The Alien movies directed by Ridley Scott are some of the most revered science fiction horror movies of all time and their fanbase is pretty rabid about their love for the series. The property also seems like it would be perfect for the realm of gaming. As for that, there have been a number of games based off the Alien franchise and some have been good, some have been bad, but none of these were as anticipated as Aliens: Colonial Marines. Six years in the making, Gearbox developed, and a story that is actually canon in the movies, there was no reason for a fan not to be hyped for this release. The pre-release demos only served to hype fans up more with how impressive the game in progress was looking. It looked like something that was worthy of the Aliens name. Finally it was released and the response? Well, for this player, the end product amazed me. It amazed me at how bad something that looked so good could go so horribly, horribly wrong.
The mechanics of Aliens: Colonial Marines are very easy to describe. If you have ever played a Call of Duty game before you will have a pretty solid handle on the controls. The only real difference is the removal of the alternative grenade button for a motion tracker, a motion tracker that does not work at all. Unless the enemy is visible (practically in front or above/ below you) they will generally not show up at all on the device. You gain experience from killing enemies and you are granted weapons at different intervals for reaching a particular level. You are also capable of modifying your weapons. Why anyone would want a red dot sight, a silencer, and a black/ red paint scheme on a Pulse Rifle is beyond me, but the option is there.
The story is… well, supposedly it’s there and supposedly canon. Taking place after the third Alien movie you play as Corporal Chris Winters. You and other members of your crew, let us just call them meat shields, respond to the distress signal that was put out by the USS Sephora that is in orbit around the planet LV-426 at the end of Alien 3. Wait… no, that’s not right. The planet Sephora was orbiting was Fiorina 161 at the end of Alien 3. Now you see what the player is in for; the story is a mess, it feels extremely disjointed, and is out right confusing because some of the lore is completely wrong. The in game call backs to the events in the other movies (including Prometheus) are okay, such as Hick’s shotgun and some of the anesthetics of the environments but that does not make up for the story feeling as if it was inconsequential to the game. As for the tone, mood, and sense of horror that the movie provide; it is completely lost on this game. It is as if the game developers said “Suspense? What's that? Does it mean more aliens?! HERE HAVE MORE ALIENS! While you're at it, have some WY mercs as well. DAKKA DAKKA DAKKA DAKKA!!!!" The voice acting, at times, feels forced but overall is okay.
The graphics are, much like the rest of this game, disappointing. The engine feels as if it was made a generation ago and in comparison to the “Vertical Slice” demo that people were given in the past, it is a complete and total lie. The textures show up blocky and low res, the movements are jagged and jerky, and the environment has bad pop-in problems along with some flicking image issues. Not to mention that the Xenomorphs are ugly and not in the horrifying sense but in the way of “What is this giant block of polygons crawling toward me doing?” The designs of the environments stick very close to the Alien anesthetic and bring a nice flare to the otherwise unimpressive settings.

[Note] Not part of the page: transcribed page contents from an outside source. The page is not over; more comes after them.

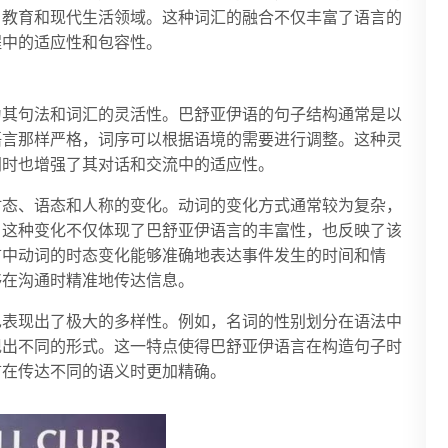
、教育和现代生活领域。这种词汇的融合不仅丰富了语言的
程中的适应性和包容性。
为其句法和词汇的灵活性。巴舒亚伊语的句子结构通常是以
语言那样严格，词序可以根据语境的需要进行调整。这种灵
同时也增强了其对话和交流中的适应性。
时态、语态和人称的变化。动词的变化方式通常较为复杂，
。这种变化不仅体现了巴舒亚伊语言的丰富性，也反映了该
言中动词的时态变化能够准确地表达事件发生的时间和情
够在沟通时精准地传达信息。
也表现出了极大的多样性。例如，名词的性别划分在语法中
现出不同的形式。这一特点使得巴舒亚伊语言在构造句子时
言在传达不同的语义时更加精确。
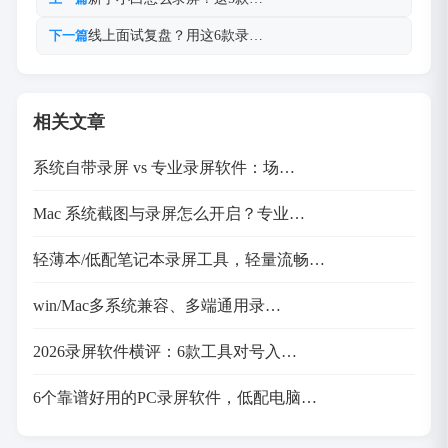
线上面试复盘？用这6款录…
下一篇
相关文章
系统自带录屏 vs 专业录屏软件：场…
Mac 系统截图与录屏怎么开启？专业…
轻薄本/低配笔记本录屏工具，轻量流畅…
win/Mac多系统兼容、多端通用录…
2026录屏软件横评：6款工具对号入…
6个靠谱好用的PC录屏软件，低配电脑…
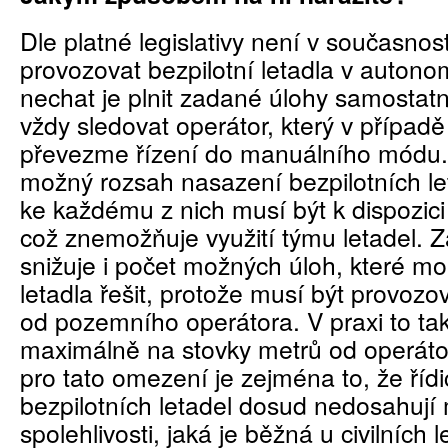
Dle platné legislativy není v současno
provozovat bezpilotní letadla v autono
nechat je plnit zadané úlohy samostat
vždy sledovat operátor, který v případě
převezme řízení do manuálního módu
možný rozsah nasazení bezpilotních le
ke každému z nich musí být k dispozici
což znemožňuje využití týmu letadel. 
snižuje i počet možných úloh, které mo
letadla řešit, protože musí být provoz
od pozemního operátora. V praxi to t
maximálně na stovky metrů od operát
pro tato omezení je zejména to, že říd
bezpilotních letadel dosud nedosahují 
spolehlivosti, jaká je běžná u civilních 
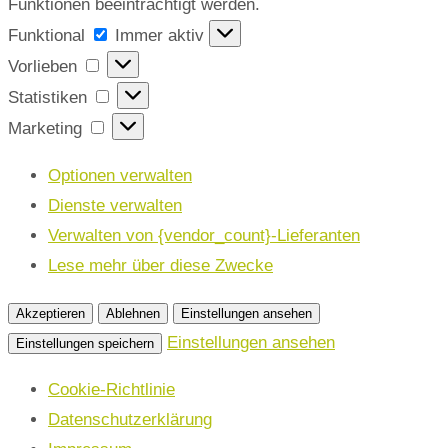
Funktionen beeinträchtigt werden.
Funktional
Funktional
Immer aktiv
Vorlieben
Vorlieben
Statistiken
Statistiken
Marketing
Marketing
Optionen verwalten
Dienste verwalten
Verwalten von {vendor_count}-Lieferanten
Lese mehr über diese Zwecke
Akzeptieren
Ablehnen
Einstellungen ansehen
Einstellungen ansehen
Einstellungen speichern
Cookie-Richtlinie
Datenschutzerklärung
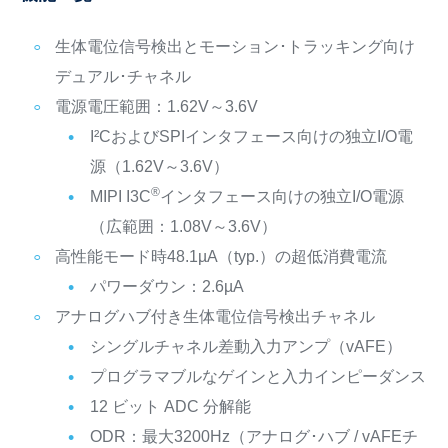
生体電位信号検出とモーション･トラッキング向け
デュアル･チャネル
電源電圧範囲：1.62V～3.6V
I²CおよびSPIインタフェース向けの独立I/O電
源（1.62V～3.6V）
®
MIPI I3C
インタフェース向けの独立I/O電源
（広範囲：1.08V～3.6V）
高性能モード時48.1µA（typ.）の超低消費電流
パワーダウン：2.6µA
アナログハブ付き生体電位信号検出チャネル
シングルチャネル差動入力アンプ（vAFE）
プログラマブルなゲインと入力インピーダンス
12 ビット ADC 分解能
ODR：最大3200Hz（アナログ･ハブ / vAFEチ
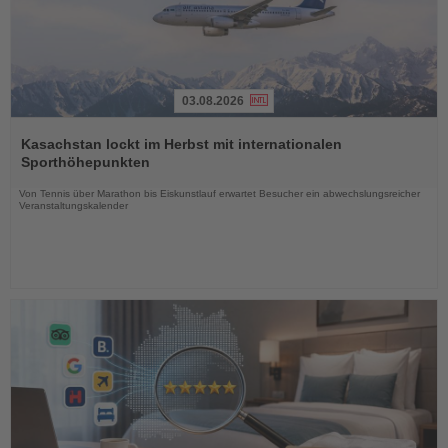
03.08.2026
Lesen
Sie
Kasachstan lockt im Herbst mit internationalen
die
Sporthöhepunkten
Nachrichten
Von Tennis über Marathon bis Eiskunstlauf erwartet Besucher ein abwechslungsreicher
Veranstaltungskalender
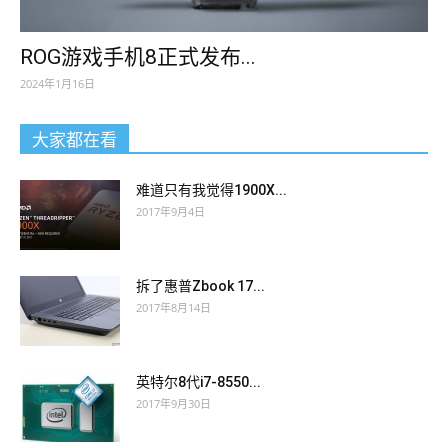
ROG游戏手机8正式发布...
2024年1月16日
大家都在看
难道只有我觉得1900X...
2017年9月4日
拆了惠普Zbook 17...
2017年8月14日
英特尔8代i7-8550...
2017年9月30日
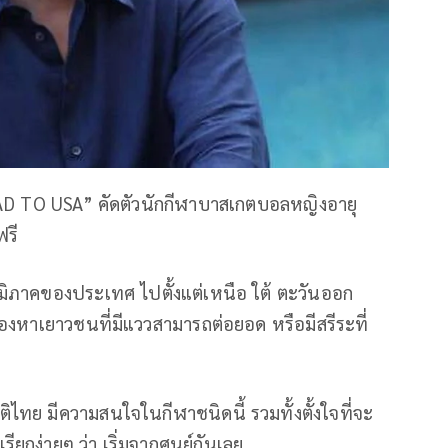
OAD TO USA” คัดตัวนักกีฬาบาสเกตบอลหญิงอายุ
ฟรี
มิภาคของประเทศ ไปตั้งแต่เหนือ ใต้ ตะวันออก
มองหาเยาวชนที่มีแววสามารถต่อยอด หรือมีสรีระที่
ิไทย มีความสนใจในกีฬาชนิดนี้ รวมทั้งตั้งใจที่จะ
เรียกง่ายๆ ว่า เริ่มจากศูนย์กันเลย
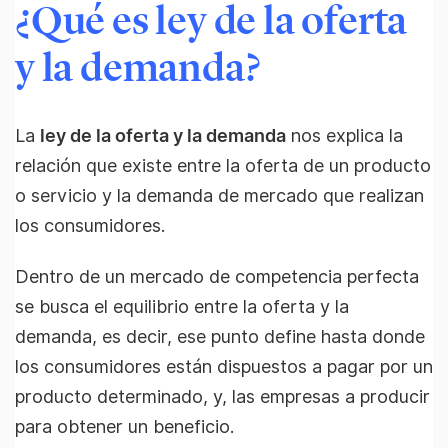
¿Qué es ley de la oferta
y la demanda?
La
ley de la oferta y la demanda
nos explica la
relación que existe entre la oferta de un producto
o servicio y la demanda de mercado que realizan
los consumidores.
Dentro de un mercado de competencia perfecta
se busca el equilibrio entre la oferta y la
demanda, es decir, ese punto define hasta donde
los consumidores están dispuestos a pagar por un
producto determinado, y, las empresas a producir
para obtener un beneficio.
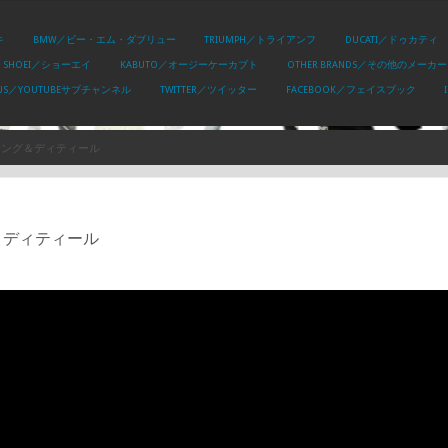
キ
BMW／ビー・エム・ダブリュー
TRIUMPH／トライアンフ
DUCATI／ドゥカティ
SHOEI／ショーエイ
KABUTO／オージーケーカブト
OTHER BRANDS／その他のメーカー
PLUS／YOUTUBEサブチャンネル
TWITTER／ツイッター
FACEBOOK／フェイスブック
 スタイリング＆ディティール
リング＆ディティール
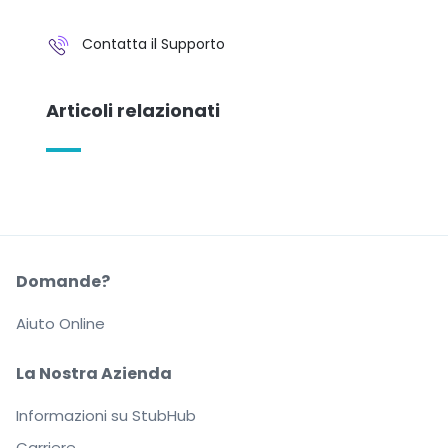
Contatta il Supporto
Articoli relazionati
Domande?
Aiuto Online
La Nostra Azienda
Informazioni su StubHub
Carriere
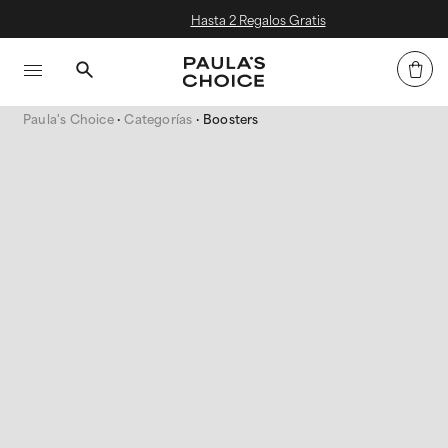
Hasta 2 Regalos Gratis
Paula's Choice
Categorías
Boosters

The gameplay of A:CM is meh at best and downright painful at its worst. Sensitivity problems abound with the aiming and movement speed of the characters and the hitboxes are some of the worst I have ever encountered in a modern generation shooter. There were times that I was about forty paces away from an explosive and I still managed to get hit by it or five to ten paces from a Xeno’s acid blood and my armor level dropped like a rock. Consistently plagued with problems through the span of the campaign, the weapons felt as if they had no weight, A.I. is blissfully inept and will often get in your way and block progress by blocking doors or somehow getting themselves killed. Special mention goes to the lasersight on the Pulse Rifle as it the laser is off to the left but the reticle magically centers itself. The multiplayer is probably one of the better parts of the game as it is better to share misery with friends. The competitive has the same problems with gunplay as the main story but nothing matches how bad co-op managed to be. When you start up multiplayer you would think that you and your friends would take the place of the partner characters that are already present in the story. Nope, throw that out the window because you are playing as extra characters that are there in addition to the partners that are already present. This cluster grouping is very troublesome and there are times when the A.I manages to make things even worse.
The fans deserved better than this. Alien is a revered franchise and was a landmark for the sci-fi horror genre. Gearbox released this in a state that disservices both the fans and their own company’s reputation for putting out solid games. This game is broken, not in the sense that it is unplayable (though close) but in the way of not being sutable for even the most hardcore Alien fan. The shout out and references are nothing but a far cry to the other series of games that actually did the license justice: The PC Aliens vs Predator games. One of the most memorable moments of this game is extremely inspired by a sequence in Aliens vs Predator 2. Gearbox had the opportunity to do great things here and the original demo that they showed at multiple events built faith that they were on the right track but the end product is pathetic, shallow, and one of the worst cash-ins of a license franchise in recent memory.